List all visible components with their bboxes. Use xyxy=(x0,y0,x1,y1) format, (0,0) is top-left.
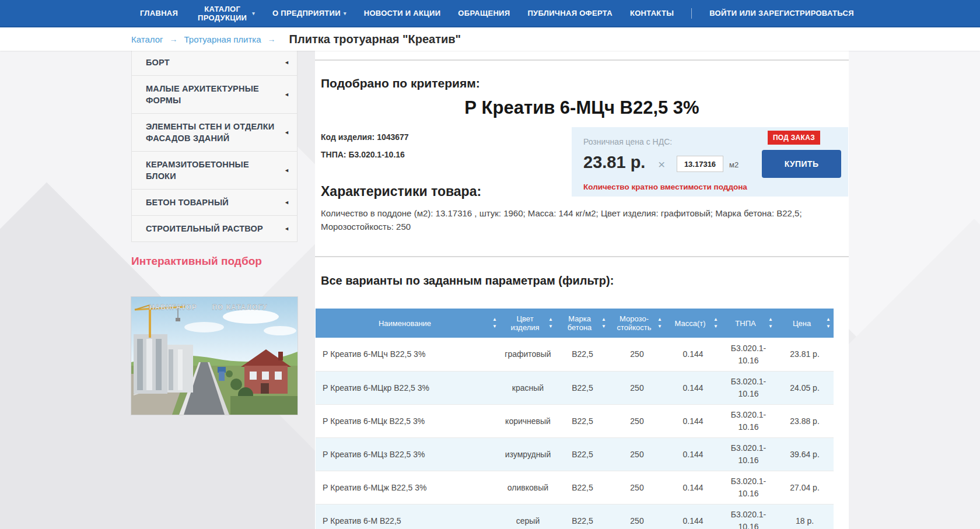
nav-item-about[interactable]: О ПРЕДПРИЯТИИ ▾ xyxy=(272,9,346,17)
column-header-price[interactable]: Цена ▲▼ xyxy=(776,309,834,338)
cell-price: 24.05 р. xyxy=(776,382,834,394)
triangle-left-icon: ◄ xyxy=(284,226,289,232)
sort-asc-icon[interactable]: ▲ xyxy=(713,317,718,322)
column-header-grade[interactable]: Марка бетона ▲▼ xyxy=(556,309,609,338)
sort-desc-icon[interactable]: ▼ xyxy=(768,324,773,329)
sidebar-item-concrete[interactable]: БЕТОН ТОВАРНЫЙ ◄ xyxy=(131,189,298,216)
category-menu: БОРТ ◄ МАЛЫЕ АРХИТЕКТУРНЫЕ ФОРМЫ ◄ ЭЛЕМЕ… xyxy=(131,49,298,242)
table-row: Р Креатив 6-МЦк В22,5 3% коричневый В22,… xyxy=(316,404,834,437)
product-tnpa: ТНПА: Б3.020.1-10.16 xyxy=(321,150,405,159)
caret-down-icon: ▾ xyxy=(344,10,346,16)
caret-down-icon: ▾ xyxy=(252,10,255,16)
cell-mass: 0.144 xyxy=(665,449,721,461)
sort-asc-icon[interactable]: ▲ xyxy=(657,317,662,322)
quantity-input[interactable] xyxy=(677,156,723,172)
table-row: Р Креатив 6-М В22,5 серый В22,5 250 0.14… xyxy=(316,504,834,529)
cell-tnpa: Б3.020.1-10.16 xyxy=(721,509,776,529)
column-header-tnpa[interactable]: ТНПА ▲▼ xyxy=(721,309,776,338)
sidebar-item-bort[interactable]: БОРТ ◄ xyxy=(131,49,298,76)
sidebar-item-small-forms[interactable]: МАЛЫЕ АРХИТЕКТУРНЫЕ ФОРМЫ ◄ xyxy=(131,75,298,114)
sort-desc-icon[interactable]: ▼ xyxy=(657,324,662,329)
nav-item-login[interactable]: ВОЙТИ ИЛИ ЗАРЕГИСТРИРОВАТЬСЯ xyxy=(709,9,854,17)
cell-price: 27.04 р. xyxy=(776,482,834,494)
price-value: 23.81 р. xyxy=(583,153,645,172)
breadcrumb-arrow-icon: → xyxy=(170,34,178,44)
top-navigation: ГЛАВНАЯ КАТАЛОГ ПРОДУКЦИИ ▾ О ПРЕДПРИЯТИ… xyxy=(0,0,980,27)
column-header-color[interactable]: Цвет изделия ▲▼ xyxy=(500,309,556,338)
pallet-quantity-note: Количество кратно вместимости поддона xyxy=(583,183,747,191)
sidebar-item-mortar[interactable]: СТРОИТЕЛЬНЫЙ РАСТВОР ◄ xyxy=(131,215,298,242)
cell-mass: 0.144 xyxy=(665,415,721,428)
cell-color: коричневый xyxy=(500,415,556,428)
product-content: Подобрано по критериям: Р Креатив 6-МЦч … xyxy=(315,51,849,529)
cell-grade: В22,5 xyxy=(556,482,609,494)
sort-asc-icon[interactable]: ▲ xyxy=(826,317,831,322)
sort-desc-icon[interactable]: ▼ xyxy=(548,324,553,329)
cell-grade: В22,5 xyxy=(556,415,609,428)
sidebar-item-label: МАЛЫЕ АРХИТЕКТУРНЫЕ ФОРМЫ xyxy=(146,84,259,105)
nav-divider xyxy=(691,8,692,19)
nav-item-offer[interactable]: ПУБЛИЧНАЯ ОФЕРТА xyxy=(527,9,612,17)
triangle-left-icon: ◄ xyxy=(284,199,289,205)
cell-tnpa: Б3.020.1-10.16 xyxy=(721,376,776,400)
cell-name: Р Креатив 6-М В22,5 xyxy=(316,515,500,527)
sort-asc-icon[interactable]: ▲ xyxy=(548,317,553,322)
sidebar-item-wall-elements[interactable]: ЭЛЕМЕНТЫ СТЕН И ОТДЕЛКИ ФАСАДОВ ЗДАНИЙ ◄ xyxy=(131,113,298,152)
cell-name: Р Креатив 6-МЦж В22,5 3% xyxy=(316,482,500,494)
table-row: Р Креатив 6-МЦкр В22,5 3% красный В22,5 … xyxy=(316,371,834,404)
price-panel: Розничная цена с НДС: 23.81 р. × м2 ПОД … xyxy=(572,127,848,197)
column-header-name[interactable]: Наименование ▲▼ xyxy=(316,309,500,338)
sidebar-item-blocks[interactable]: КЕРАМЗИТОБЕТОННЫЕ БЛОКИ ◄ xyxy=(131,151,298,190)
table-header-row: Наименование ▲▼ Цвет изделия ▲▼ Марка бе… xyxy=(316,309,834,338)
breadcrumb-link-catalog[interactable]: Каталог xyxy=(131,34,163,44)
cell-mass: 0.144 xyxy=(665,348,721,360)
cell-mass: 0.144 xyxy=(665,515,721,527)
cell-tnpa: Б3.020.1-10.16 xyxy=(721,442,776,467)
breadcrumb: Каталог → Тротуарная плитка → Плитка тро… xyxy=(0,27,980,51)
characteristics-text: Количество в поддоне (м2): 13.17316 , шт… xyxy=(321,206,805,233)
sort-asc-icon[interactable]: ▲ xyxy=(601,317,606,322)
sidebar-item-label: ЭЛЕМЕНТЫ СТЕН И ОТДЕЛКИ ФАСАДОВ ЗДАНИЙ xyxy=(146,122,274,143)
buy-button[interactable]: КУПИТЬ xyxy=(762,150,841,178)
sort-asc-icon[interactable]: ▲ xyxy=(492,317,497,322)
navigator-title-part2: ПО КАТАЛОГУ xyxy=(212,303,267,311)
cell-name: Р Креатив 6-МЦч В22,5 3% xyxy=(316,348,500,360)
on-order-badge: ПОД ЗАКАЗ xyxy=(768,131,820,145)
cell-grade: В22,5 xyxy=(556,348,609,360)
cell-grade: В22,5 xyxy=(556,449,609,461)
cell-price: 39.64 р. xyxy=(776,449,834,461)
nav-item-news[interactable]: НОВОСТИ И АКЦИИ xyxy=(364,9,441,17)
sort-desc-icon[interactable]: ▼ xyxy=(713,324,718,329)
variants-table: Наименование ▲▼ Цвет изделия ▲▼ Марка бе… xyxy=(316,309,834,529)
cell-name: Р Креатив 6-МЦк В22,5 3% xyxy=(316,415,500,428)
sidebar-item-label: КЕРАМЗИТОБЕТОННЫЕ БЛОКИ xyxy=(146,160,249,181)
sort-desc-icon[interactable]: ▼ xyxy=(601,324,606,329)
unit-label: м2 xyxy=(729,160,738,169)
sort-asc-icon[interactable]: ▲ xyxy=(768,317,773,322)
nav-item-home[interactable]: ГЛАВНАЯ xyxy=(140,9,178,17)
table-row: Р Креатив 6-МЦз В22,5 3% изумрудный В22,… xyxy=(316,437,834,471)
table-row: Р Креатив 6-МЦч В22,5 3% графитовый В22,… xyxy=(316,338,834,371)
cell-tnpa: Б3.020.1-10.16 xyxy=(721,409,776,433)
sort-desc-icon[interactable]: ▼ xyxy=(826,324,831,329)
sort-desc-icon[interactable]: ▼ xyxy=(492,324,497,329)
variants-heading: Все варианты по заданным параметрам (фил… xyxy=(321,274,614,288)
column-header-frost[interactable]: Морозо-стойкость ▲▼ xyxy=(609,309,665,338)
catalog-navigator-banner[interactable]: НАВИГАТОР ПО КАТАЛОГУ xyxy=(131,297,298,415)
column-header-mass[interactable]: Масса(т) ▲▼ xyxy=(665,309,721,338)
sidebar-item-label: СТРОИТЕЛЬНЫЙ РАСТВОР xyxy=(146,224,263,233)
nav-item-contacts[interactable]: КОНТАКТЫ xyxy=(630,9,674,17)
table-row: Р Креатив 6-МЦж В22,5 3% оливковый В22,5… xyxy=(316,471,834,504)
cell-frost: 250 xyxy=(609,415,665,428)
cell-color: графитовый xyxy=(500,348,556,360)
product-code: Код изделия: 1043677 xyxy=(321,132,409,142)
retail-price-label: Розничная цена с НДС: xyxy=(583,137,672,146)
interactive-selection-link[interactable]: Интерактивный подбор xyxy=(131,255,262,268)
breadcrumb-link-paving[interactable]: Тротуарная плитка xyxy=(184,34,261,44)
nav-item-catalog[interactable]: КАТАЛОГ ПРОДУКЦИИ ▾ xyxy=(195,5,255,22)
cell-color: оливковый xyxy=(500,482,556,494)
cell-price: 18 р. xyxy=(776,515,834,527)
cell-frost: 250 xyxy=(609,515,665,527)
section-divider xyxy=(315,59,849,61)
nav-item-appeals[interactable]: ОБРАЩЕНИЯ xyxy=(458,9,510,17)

══════

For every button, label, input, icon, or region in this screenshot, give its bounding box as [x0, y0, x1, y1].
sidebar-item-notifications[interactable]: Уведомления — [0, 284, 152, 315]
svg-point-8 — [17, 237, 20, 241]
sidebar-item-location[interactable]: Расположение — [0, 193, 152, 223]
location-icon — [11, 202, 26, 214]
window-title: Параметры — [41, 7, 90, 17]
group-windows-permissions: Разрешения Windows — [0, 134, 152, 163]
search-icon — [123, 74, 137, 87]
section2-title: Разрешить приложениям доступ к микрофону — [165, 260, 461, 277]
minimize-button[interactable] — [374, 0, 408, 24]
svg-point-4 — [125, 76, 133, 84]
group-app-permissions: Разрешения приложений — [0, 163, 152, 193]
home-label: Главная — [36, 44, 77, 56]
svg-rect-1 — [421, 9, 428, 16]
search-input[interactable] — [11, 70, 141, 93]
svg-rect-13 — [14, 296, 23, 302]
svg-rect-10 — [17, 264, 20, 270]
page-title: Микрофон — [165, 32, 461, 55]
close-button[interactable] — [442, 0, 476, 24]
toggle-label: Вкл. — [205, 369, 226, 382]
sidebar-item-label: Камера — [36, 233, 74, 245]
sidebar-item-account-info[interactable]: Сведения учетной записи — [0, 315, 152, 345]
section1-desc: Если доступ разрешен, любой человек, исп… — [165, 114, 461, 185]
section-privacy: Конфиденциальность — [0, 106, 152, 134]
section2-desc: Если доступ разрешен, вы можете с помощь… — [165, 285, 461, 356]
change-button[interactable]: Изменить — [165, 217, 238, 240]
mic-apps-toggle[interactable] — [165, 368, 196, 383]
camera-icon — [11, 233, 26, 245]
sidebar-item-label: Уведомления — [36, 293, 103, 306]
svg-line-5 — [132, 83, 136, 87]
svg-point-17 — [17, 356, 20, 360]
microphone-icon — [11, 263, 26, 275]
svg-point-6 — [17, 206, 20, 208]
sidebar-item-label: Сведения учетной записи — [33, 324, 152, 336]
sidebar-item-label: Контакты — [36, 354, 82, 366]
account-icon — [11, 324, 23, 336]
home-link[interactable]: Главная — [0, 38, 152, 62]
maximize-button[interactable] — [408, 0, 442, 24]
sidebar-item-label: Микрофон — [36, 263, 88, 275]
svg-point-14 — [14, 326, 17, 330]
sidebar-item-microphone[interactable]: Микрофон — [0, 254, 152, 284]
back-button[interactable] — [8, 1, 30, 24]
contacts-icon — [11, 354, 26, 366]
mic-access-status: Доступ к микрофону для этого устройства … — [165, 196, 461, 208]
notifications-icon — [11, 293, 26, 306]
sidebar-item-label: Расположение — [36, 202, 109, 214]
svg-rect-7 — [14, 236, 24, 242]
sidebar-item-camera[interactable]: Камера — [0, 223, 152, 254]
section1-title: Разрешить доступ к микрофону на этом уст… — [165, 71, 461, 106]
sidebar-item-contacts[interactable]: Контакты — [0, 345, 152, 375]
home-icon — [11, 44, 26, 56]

══════

§ **PROBLEM DETAILS**:
Could you report every line of the material that contains the string "КАТАЛОГУ"?

§ **RESPONSE FOR THIS EXERCISE**:
navigator-title-part2: ПО КАТАЛОГУ xyxy=(212,303,267,311)
catalog-navigator-banner[interactable]: НАВИГАТОР ПО КАТАЛОГУ xyxy=(131,297,298,415)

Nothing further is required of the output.